Statistically Analyzing a Teambuild With Regression

Making use of downloaded games in Showdown!

melondonkey true
2022-03-26

Post Summary

In this post, I’m going to talk about parsing Showdown! data and using it to do an analysis on a team’s matchup weaknesses and strengths.

My Journey to Showdown!

I haven’t posted in quite a while. My data sources dried up and I hit a bit of a wall with analysis. Over that period, I continued on my obsession with Kyurem and finally learned to appreciate the merits of Pokemon Showdown! I had been turned off initially by the hyper-fast matches, the lack of animations, chat, etc. But just as an alcoholic may begin his night with top-shelf liquor and end it behind a gas station with an MD20, I eventually found myself mashing buttons and forfeiting matches after two moves so I could move on to my next dopamine hit of ohko-ing a Lando-T through protect.

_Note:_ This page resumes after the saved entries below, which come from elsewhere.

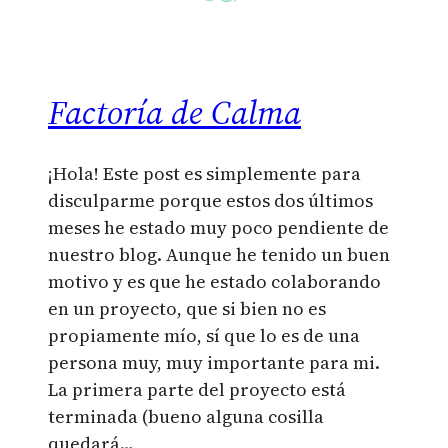
Factoría de Calma
¡Hola! Este post es simplemente para
disculparme porque estos dos últimos
meses he estado muy poco pendiente de
nuestro blog. Aunque he tenido un buen
motivo y es que he estado colaborando
en un proyecto, que si bien no es
propiamente mío, sí que lo es de una
persona muy, muy importante para mi.
La primera parte del proyecto está
terminada (bueno alguna cosilla
quedará…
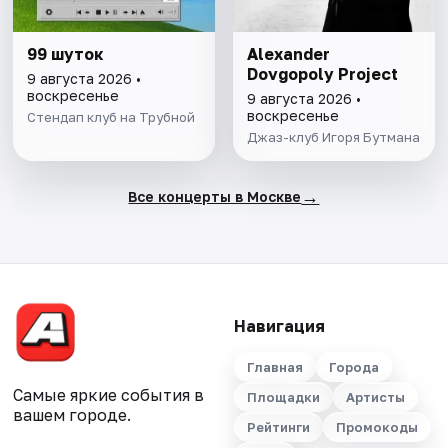
99 шуток
Alexander
Dovgopoly Project
9 августа 2026 •
воскресенье
9 августа 2026 •
воскресенье
Стендап клуб на Трубной
Джаз-клуб Игоря Бутмана
→
Все концерты в Москве
Навигация
Главная
Города
Самые яркие события в
Площадки
Артисты
вашем городе.
Рейтинги
Промокоды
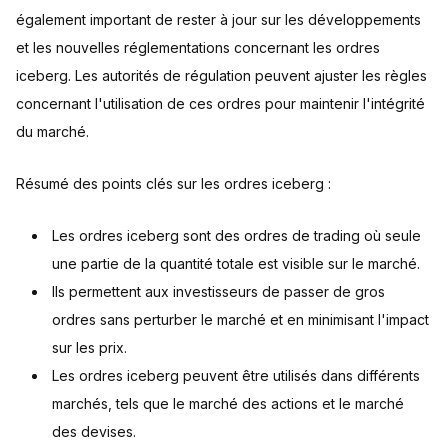
également important de rester à jour sur les développements
et les nouvelles réglementations concernant les ordres
iceberg. Les autorités de régulation peuvent ajuster les règles
concernant l'utilisation de ces ordres pour maintenir l'intégrité
du marché.
Résumé des points clés sur les ordres iceberg :
Les ordres iceberg sont des ordres de trading où seule
une partie de la quantité totale est visible sur le marché.
Ils permettent aux investisseurs de passer de gros
ordres sans perturber le marché et en minimisant l'impact
sur les prix.
Les ordres iceberg peuvent être utilisés dans différents
marchés, tels que le marché des actions et le marché
des devises.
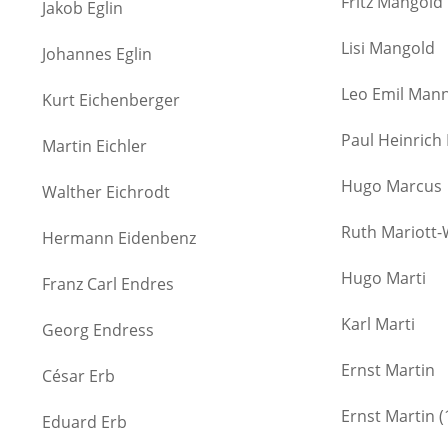
Fritz Mangold
Jakob Eglin
Lisi Mangold
Johannes Eglin
Leo Emil Man
Kurt Eichenberger
Paul Heinrich
Martin Eichler
Hugo Marcus
Walther Eichrodt
Ruth Mariott
Hermann Eidenbenz
Hugo Marti
Franz Carl Endres
Karl Marti
Georg Endress
Ernst Martin
César Erb
Ernst Martin (
Eduard Erb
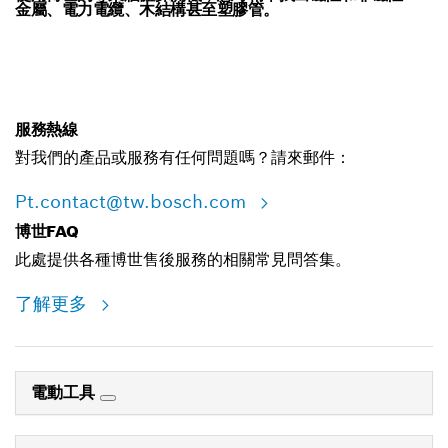
金屬、電力電纜、木結構甚至塑膠管。
服務熱線
對我們的產品或服務有任何問題嗎？請來郵件：
Pt.contact@tw.bosch.com
博世FAQ
此處提供各種博世售後服務的相關常見問答集。
了解更多
電動工具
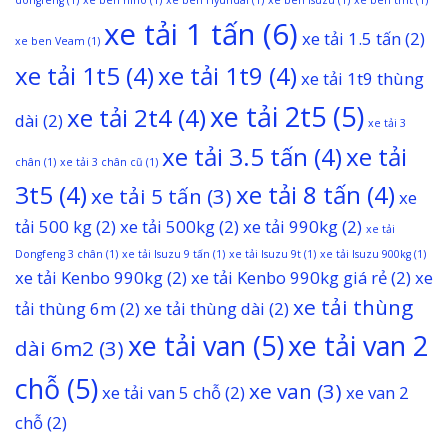
dongfeng
(1)
xe ben hino
(1)
xe ben Hyundai
(1)
xe ben Isuzu
(1)
xe ben tmt
(1)
xe tải 1 tấn
(6)
xe tải 1.5 tấn
(2)
xe ben Veam
(1)
xe tải 1t5
(4)
xe tải 1t9
(4)
xe tải 1t9 thùng
xe tải 2t5
(5)
xe tải 2t4
(4)
dài
(2)
xe tải 3
xe tải 3.5 tấn
(4)
xe tải
chân
(1)
xe tải 3 chân cũ
(1)
3t5
(4)
xe tải 8 tấn
(4)
xe tải 5 tấn
(3)
xe
tải 500 kg
(2)
xe tải 500kg
(2)
xe tải 990kg
(2)
xe tải
Dongfeng 3 chân
(1)
xe tải Isuzu 9 tấn
(1)
xe tải Isuzu 9t
(1)
xe tải Isuzu 900kg
(1)
xe tải Kenbo 990kg
(2)
xe tải Kenbo 990kg giá rẻ
(2)
xe
xe tải thùng
tải thùng 6m
(2)
xe tải thùng dài
(2)
xe tải van
(5)
xe tải van 2
dài 6m2
(3)
chỗ
(5)
xe van
(3)
xe tải van 5 chỗ
(2)
xe van 2
chỗ
(2)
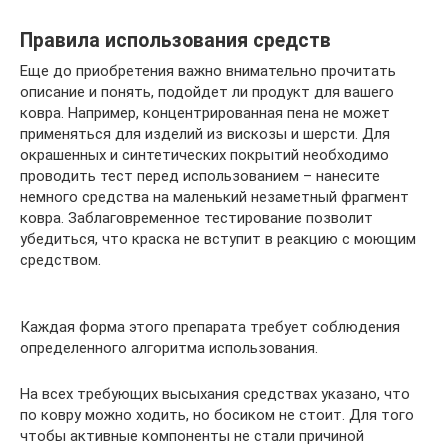
Правила использования средств
Еще до приобретения важно внимательно прочитать
описание и понять, подойдет ли продукт для вашего
ковра. Например, концентрированная пена не может
применяться для изделий из вискозы и шерсти. Для
окрашенных и синтетических покрытий необходимо
проводить тест перед использованием – нанесите
немного средства на маленький незаметный фрагмент
ковра. Заблаговременное тестирование позволит
убедиться, что краска не вступит в реакцию с моющим
средством.
Каждая форма этого препарата требует соблюдения
определенного алгоритма использования.
На всех требующих высыхания средствах указано, что
по ковру можно ходить, но босиком не стоит. Для того
чтобы активные компоненты не стали причиной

Then I discovered that Showdown! had what I was looking for all along–data. By simply clicking “download replay” I could store up all my play data and eventually get around to doing something with it.

Extracting Showdown Data

The first step was to turn all these html files into useable data. I like my data flat and tidy rather than buried in html tags, so I got to work writing a script to extract key matchup data. I won’t bore you with the details but I’ve included my R code below so anyone can copy and paste it if they like. I probably won’t do a github repo yet, but the idea is to eventually create an R package that will be a collection of Showdown! parsing functions. If anyone is interested in collaborating on that, hit me up.

Right now, I’m extracting: * The player handles * Who won and pre-post elos * All mons at preview

Again, this code is really unoptimized but if anyone wants to give it a shot, feel free

hide
library(here)
library(stringr)
library(rvest)
library(dplyr)
library(logger)



#' Convenience function for pulling an element from a match
#' @param i The line number to extract from
#' @param j The element to pull from that line (pipe-delimited)
#' @param data html text element from the match
extract_element <- function(i, j, data = game_string){
  str_split(data[[i]], "\\|", simplify = TRUE)[[j]]
}


#Create a subdirectory battles in the project that contains all match data in html files
files <- list.files(path=here('battles'), pattern="*.html", full.names=TRUE, recursive=FALSE)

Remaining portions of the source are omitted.